HASH TABLES



What is a Hash Table?

A hash table allows us to perform constant time insertion and search operation on large amounts of data.
A typical implementation would be used in the symbol table of a compiler. The compiler stores literals in hash-tables for performing fast lookup on them during the parsing process.

Suppose we have this data set:
23, 45, 154, 1223, 46, 77, 97, 99, 100, 0, 11

continued below....

What is a bucket?

A bucket is an information store where values having the same 'hash' value are stored.
So, 2 or more values having the same hash value are stored in the same bucket in sorted or unsorted order within the same bucket.

An example...

Suppose the hash-table consists of 10 buckets, then the hash table would be given by:

Bucket Number
Values
0
100
0
1
11
-
2
-
-
3
23
1223
4
154
-
5
45
-
6
46
-
7
77
97
8
-
-
9
99
-


The HASH-function chosen here is NUMBER%10, so the value obtained after applying the above formula is the bucket number into which we insert the element.

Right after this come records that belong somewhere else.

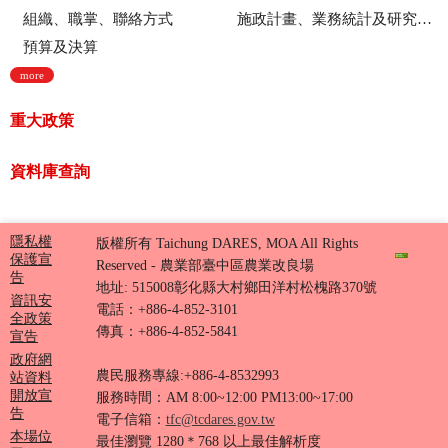
組織、職掌、聯絡方式
施政計畫、業務統計及研究報告
預算及決算
more
重大政策
資料庫查詢
隱私權
版權所有 Taichung DARES, MOA All Rights
保護宣
Reserved - 農業部臺中區農業改良場
告
地址: 515008彰化縣大村鄉田洋村松槐路370號
資訊安
電話：+886-4-852-3101
全政策
傳真：+886-4-852-5841
宣告
政府網
農民服務專線:+886-4-8532993
站資料
開放宣
服務時間：AM 8:00~12:00 PM13:00~17:00
告
電子信箱：
tfc@tcdares.gov.tw
本場位
最佳瀏覽 1280＊768 以上最佳解析度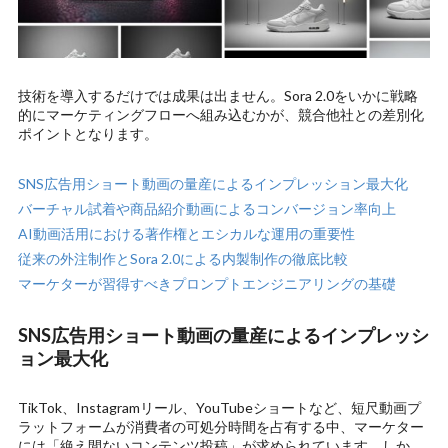
技術を導入するだけでは成果は出ません。Sora 2.0をいかに戦略
的にマーケティングフローへ組み込むかが、競合他社との差別化
ポイントとなります。
SNS広告用ショート動画の量産によるインプレッション最大化
バーチャル試着や商品紹介動画によるコンバージョン率向上
AI動画活用における著作権とエシカルな運用の重要性
従来の外注制作とSora 2.0による内製制作の徹底比較
マーケターが習得すべきプロンプトエンジニアリングの基礎
SNS広告用ショート動画の量産によるインプレッシ
ョン最大化
TikTok、Instagramリール、YouTubeショートなど、短尺動画プ
ラットフォームが消費者の可処分時間を占有する中、マーケター
には「絶え間ないコンテンツ投稿」が求められています。しか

Searching for specified values in the hash table.

Searching becomes fairly trivial. We obtain the bucket number for the element to be searched by applying the formula, and then apply a linear search algorithm on that bucket to see if that value exists. An optimization would be to maintain the data in the buckets in sorted order, so that some efficient searching algorithm like Binary Search may be used. However, maintaining the data in sorted order is costly, and also if the hash function has been chosen properly, then we would expect collisions to occur less frequently, so sorting the data within a bucket is usually not necessary unless the application demands that ranges of values be easily accessible, and repearted values be allowed.






Multithreaded Approach-1



In the first approach, we assume:
1. During searching we try to find more or less all items.
2. The number of buckets can be fixed before we begin inserting the values into the hash-table.

If (2) can not be fixed, then we may adopt one out of 2 methods:
A. Re-hash when the hash-table is resized.
B. Provide a new hash-function when the table is resized. Then the search function will try both the hash functions while searching for elements. This severely limits the re-sizing capabilities of the hash-table. If the hash-table is resized say more than 2 times, then the overhead for searching will be quite large, so if we use this approach, we should at max by the 1st resize operation have fixed the size of the hash-table.

What is the 1st approach?

In this method, we maintain during the insertion phase the same number of parallel hash-tables as there are going to be threads. This can be done automatically by the hash-table dynamically(at run-time). As a new thread is introduced, it can create dynamically one more parallel hash-table. Each thread will then insert only into it's private hash-table. This is again handled by the hash-table implementation automatically.

We decide a threshold value for each running thread, and hence each parallel hash-table. If the number of elements in that parallel hash-table exceeds the threshold value, then the elements are dumped into the global hash-table. This process of dumping values to the global hash-table is slightly complicated.

We first divide the global hash-table into 'n' equal parts. Then, we have have locks for each of these 'n' parts of the global hash-table. If a thread wishes to write values into any of the 'n' parts of the global hash-table, then it must first acquire the lock for that part. This will ensure that only 1 thread is writing data into some part. However, the order in which each of these threads acquires is different for each thread. This ensures that if 2 or more threads reach the threshold value at the same time, or there abouts, then the concurrent locking time can be reduced. A possible approach is discussed below:

Suppose we number of threads say 5, then they are numbered according to the time at which they first inserted values into their hash-table. ie. The time of their birth. So, the thread that inserted the value first is numbered 1, the next one 2, and so on until 5.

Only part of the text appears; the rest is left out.